Our ancestors on the tree of life survived an extinction event (that killed the dinosaurs), apparently partially because of the eating flexibility from being both carnivorous and herbivorous — and I find it fitting for yours truly to most responsibly match that flexibility along the food chain fwiw.
When I’m not being somewhat abusive (I do eat a bit too much junk food to offset unhealthy stress due to inevitable imperfection, despite my best efforts against it), I cook reasonable amounts of meats (primarily boiled chicken breasts) without sauces (marinades, etc.), a morning egg fried in olive oil (although I will soon try changing that to the apparently healthy coconut oil to avoid possible cancer from heating the olive variety), often a daily handful of unsalted peanuts, and as much fruits and vegetables as I can safely consume.
While taste would suffer from my dietary simplicity upon not adapting nicely, the healthy feeling is truly topnotch in terms of post-consumption satisfaction.
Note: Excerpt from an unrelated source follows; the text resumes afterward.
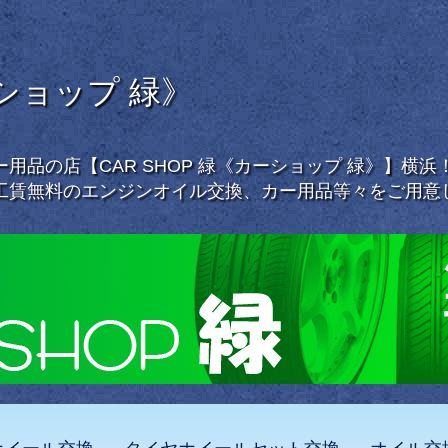
ーショップ 緑》
用品の店【CAR SHOP 緑《カーショップ 緑》】横
工賃無料のエンジンオイル交換、カー用品等々をご用意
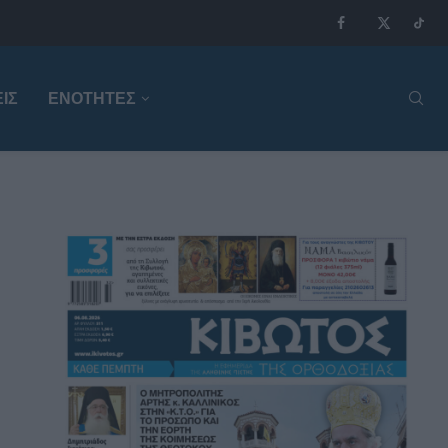
ΙΣ
ΕΝΟΤΗΤΕΣ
I usually drink water. Otherwise, I drink milk (frankly with some chocolate help — because I sadly can’t — preferably yet — afford the high-quality local farm milk as opposed to the generic store brand), a morning shot of orange juice (i.e. a very small amount due to heavy sugar from concentration) after the half-cup of morning coffee (black) accompanying my writing here, and the very occasional glass of wine or beer (almost exclusively upon going out with family and/or friends) — and that latter beverage class probably best not accompanying my writing here (although it might help prevent perhaps exceedingly lengthy and complicated sentences).
Never obsessing over my diet (because ultimately stress in general determines health), I occasionally break free from restrictions to enjoy restaurant food (basically guaranteed to be unhealthy due to seriously competitive tastes).
Shortly ago on the evolutionary timeline (i.e. roughly 5,000 years ago, memory serving, but you get the point), sugar was a luxury item — so not a staple in evolutionary food consumption flooding the supermarket aisles.
The human body usually isn’t built to healthily handle the ample sugars (fast carbs) often consumed these days.
Sure you can be a part of that brutally challenging evolutionary adaptation (or devolution as the case may be) apparently spanning many generations beyond ours, if you prefer, but otherwise it makes sense to maximally minimize (yeah, I apologetically went there) fast carb consumption to help greatly reduce the serious burden upon our healthcare system — and preferably live a more valuable life (for you and any applicable yours) in the process.
Only you know your sense of balance in this unimaginably complex reality. Health is all about optimizing that balance (like surfing a wave that you’re energetically a part of), so your dietary uses and even abuses must be your own determination (not some expert’s), but it helps to stay informed regarding your options.
Non-abusive experts avoiding misinformation for profit can help greatly within that informative regard, and responsible (including competent) entertainers know how to interestingly spread those experts’ teachings for maximum societal reach.
Stress Health is an entertainment project (an extremely flexible multimedia and sociality container tied simply to a name, logo, and a basic guiding principle — e.g. stress management) participating in the entertainment layer (education with entertainment for learning interest) necessary for optimal spreading of the informative word on behalf of any worthy cause (e.g. dietary stress).